START Task data
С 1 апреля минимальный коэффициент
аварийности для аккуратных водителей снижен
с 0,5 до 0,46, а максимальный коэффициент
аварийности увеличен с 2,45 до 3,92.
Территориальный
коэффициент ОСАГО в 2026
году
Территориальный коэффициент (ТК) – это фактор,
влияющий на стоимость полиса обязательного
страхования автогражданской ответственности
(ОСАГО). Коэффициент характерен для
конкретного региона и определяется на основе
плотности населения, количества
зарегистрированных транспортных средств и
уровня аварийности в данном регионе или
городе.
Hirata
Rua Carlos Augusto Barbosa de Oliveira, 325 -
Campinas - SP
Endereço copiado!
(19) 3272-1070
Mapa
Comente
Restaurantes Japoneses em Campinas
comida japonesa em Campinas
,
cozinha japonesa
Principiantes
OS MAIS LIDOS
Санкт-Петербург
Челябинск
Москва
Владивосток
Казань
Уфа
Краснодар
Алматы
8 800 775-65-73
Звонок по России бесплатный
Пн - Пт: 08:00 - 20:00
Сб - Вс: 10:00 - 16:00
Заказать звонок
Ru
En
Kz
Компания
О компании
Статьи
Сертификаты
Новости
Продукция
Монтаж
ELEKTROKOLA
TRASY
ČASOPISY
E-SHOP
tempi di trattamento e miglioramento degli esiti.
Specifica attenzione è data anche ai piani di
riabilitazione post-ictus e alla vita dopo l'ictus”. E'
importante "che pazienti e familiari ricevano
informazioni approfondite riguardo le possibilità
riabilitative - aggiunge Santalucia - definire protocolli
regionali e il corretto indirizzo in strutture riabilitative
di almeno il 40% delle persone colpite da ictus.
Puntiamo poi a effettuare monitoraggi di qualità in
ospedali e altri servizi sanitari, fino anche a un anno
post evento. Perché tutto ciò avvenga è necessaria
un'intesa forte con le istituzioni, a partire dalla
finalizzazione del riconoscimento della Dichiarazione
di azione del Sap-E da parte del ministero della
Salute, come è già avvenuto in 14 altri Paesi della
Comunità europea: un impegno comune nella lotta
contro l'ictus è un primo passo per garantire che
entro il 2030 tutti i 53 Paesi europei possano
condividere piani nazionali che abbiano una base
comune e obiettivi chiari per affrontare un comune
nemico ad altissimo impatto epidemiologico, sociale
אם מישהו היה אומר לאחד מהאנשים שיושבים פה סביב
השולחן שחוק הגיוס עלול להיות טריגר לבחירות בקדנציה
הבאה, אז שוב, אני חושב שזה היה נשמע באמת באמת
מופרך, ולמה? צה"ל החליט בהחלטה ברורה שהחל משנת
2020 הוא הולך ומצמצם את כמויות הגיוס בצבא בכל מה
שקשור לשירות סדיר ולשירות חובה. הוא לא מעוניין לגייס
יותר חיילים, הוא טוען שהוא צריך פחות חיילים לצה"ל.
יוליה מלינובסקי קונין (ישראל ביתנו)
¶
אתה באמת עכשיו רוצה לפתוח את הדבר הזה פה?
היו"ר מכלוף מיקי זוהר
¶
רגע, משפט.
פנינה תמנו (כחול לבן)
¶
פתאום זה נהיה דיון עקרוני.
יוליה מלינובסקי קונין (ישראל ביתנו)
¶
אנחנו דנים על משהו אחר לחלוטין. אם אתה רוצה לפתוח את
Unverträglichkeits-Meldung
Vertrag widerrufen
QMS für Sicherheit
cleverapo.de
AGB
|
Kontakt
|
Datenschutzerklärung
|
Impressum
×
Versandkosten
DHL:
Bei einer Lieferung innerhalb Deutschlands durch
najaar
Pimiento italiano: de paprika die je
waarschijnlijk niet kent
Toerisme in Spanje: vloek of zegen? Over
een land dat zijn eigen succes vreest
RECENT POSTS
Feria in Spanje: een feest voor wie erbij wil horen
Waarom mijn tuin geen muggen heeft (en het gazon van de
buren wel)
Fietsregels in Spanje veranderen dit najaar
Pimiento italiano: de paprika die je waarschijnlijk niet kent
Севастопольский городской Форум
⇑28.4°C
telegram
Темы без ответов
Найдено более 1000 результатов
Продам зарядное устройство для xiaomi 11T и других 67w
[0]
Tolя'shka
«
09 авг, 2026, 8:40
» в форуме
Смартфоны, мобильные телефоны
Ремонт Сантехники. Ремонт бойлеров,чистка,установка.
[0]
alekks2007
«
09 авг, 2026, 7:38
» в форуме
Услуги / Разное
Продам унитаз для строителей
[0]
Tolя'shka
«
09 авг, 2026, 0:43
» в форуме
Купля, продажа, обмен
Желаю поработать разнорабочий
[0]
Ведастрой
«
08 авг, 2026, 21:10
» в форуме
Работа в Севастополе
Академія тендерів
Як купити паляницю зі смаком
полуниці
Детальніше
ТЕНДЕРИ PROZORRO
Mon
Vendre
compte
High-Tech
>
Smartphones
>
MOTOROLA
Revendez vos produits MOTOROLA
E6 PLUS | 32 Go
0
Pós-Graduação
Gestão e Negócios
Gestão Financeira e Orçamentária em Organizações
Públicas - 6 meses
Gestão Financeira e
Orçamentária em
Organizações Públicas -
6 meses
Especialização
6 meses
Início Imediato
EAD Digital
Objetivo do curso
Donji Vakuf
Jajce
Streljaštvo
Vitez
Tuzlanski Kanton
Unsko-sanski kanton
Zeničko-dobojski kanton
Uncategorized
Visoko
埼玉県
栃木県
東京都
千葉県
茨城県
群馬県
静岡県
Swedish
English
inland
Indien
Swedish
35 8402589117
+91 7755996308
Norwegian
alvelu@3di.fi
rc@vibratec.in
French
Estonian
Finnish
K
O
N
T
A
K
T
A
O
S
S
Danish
END Task data
▶ **What to produce**
I'd like all of the entries written out again exactly as they appear above.

▶ **The completed task**
С 1 апреля минимальный коэффициент
аварийности для аккуратных водителей снижен
с 0,5 до 0,46, а максимальный коэффициент
аварийности увеличен с 2,45 до 3,92.
Территориальный
коэффициент ОСАГО в 2026
году
Территориальный коэффициент (ТК) – это фактор,
влияющий на стоимость полиса обязательного
страхования автогражданской ответственности
(ОСАГО). Коэффициент характерен для
конкретного региона и определяется на основе
плотности населения, количества
зарегистрированных транспортных средств и
уровня аварийности в данном регионе или
городе.
Hirata
Rua Carlos Augusto Barbosa de Oliveira, 325 -
Campinas - SP
Endereço copiado!
(19) 3272-1070
Mapa
Comente
Restaurantes Japoneses em Campinas
comida japonesa em Campinas
,
cozinha japonesa
Principiantes
OS MAIS LIDOS
Санкт-Петербург
Челябинск
Москва
Владивосток
Казань
Уфа
Краснодар
Алматы
8 800 775-65-73
Звонок по России бесплатный
Пн - Пт: 08:00 - 20:00
Сб - Вс: 10:00 - 16:00
Заказать звонок
Ru
En
Kz
Компания
О компании
Статьи
Сертификаты
Новости
Продукция
Монтаж
ELEKTROKOLA
TRASY
ČASOPISY
E-SHOP
tempi di trattamento e miglioramento degli esiti.
Specifica attenzione è data anche ai piani di
riabilitazione post-ictus e alla vita dopo l'ictus”. E'
importante "che pazienti e familiari ricevano
informazioni approfondite riguardo le possibilità
riabilitative - aggiunge Santalucia - definire protocolli
regionali e il corretto indirizzo in strutture riabilitative
di almeno il 40% delle persone colpite da ictus.
Puntiamo poi a effettuare monitoraggi di qualità in
ospedali e altri servizi sanitari, fino anche a un anno
post evento. Perché tutto ciò avvenga è necessaria
un'intesa forte con le istituzioni, a partire dalla
finalizzazione del riconoscimento della Dichiarazione
di azione del Sap-E da parte del ministero della
Salute, come è già avvenuto in 14 altri Paesi della
Comunità europea: un impegno comune nella lotta
contro l'ictus è un primo passo per garantire che
entro il 2030 tutti i 53 Paesi europei possano
condividere piani nazionali che abbiano una base
comune e obiettivi chiari per affrontare un comune
nemico ad altissimo impatto epidemiologico, sociale
אם מישהו היה אומר לאחד מהאנשים שיושבים פה סביב
השולחן שחוק הגיוס עלול להיות טריגר לבחירות בקדנציה
הבאה, אז שוב, אני חושב שזה היה נשמע באמת באמת
מופרך, ולמה? צה"ל החליט בהחלטה ברורה שהחל משנת
2020 הוא הולך ומצמצם את כמויות הגיוס בצבא בכל מה
שקשור לשירות סדיר ולשירות חובה. הוא לא מעוניין לגייס
יותר חיילים, הוא טוען שהוא צריך פחות חיילים לצה"ל.
יוליה מלינובסקי קונין (ישראל ביתנו)
¶
אתה באמת עכשיו רוצה לפתוח את הדבר הזה פה?
היו"ר מכלוף מיקי זוהר
¶
רגע, משפט.
פנינה תמנו (כחול לבן)
¶
פתאום זה נהיה דיון עקרוני.
יוליה מלינובסקי קונין (ישראל ביתנו)
¶
אנחנו דנים על משהו אחר לחלוטין. אם אתה רוצה לפתוח את
Unverträglichkeits-Meldung
Vertrag widerrufen
QMS für Sicherheit
cleverapo.de
AGB
|
Kontakt
|
Datenschutzerklärung
|
Impressum
×
Versandkosten
DHL:
Bei einer Lieferung innerhalb Deutschlands durch
najaar
Pimiento italiano: de paprika die je
waarschijnlijk niet kent
Toerisme in Spanje: vloek of zegen? Over
een land dat zijn eigen succes vreest
RECENT POSTS
Feria in Spanje: een feest voor wie erbij wil horen
Waarom mijn tuin geen muggen heeft (en het gazon van de
buren wel)
Fietsregels in Spanje veranderen dit najaar
Pimiento italiano: de paprika die je waarschijnlijk niet kent
Севастопольский городской Форум
⇑28.4°C
telegram
Темы без ответов
Найдено более 1000 результатов
Продам зарядное устройство для xiaomi 11T и других 67w
[0]
Tolя'shka
«
09 авг, 2026, 8:40
» в форуме
Смартфоны, мобильные телефоны
Ремонт Сантехники. Ремонт бойлеров,чистка,установка.
[0]
alekks2007
«
09 авг, 2026, 7:38
» в форуме
Услуги / Разное
Продам унитаз для строителей
[0]
Tolя'shka
«
09 авг, 2026, 0:43
» в форуме
Купля, продажа, обмен
Желаю поработать разнорабочий
[0]
Ведастрой
«
08 авг, 2026, 21:10
» в форуме
Работа в Севастополе
Академія тендерів
Як купити паляницю зі смаком
полуниці
Детальніше
ТЕНДЕРИ PROZORRO
Mon
Vendre
compte
High-Tech
>
Smartphones
>
MOTOROLA
Revendez vos produits MOTOROLA
E6 PLUS | 32 Go
0
Pós-Graduação
Gestão e Negócios
Gestão Financeira e Orçamentária em Organizações
Públicas - 6 meses
Gestão Financeira e
Orçamentária em
Organizações Públicas -
6 meses
Especialização
6 meses
Início Imediato
EAD Digital
Objetivo do curso
Donji Vakuf
Jajce
Streljaštvo
Vitez
Tuzlanski Kanton
Unsko-sanski kanton
Zeničko-dobojski kanton
Uncategorized
Visoko
埼玉県
栃木県
東京都
千葉県
茨城県
群馬県
静岡県
Swedish
English
inland
Indien
Swedish
35 8402589117
+91 7755996308
Norwegian
alvelu@3di.fi
rc@vibratec.in
French
Estonian
Finnish
K
O
N
T
A
K
T
A
O
S
S
Danish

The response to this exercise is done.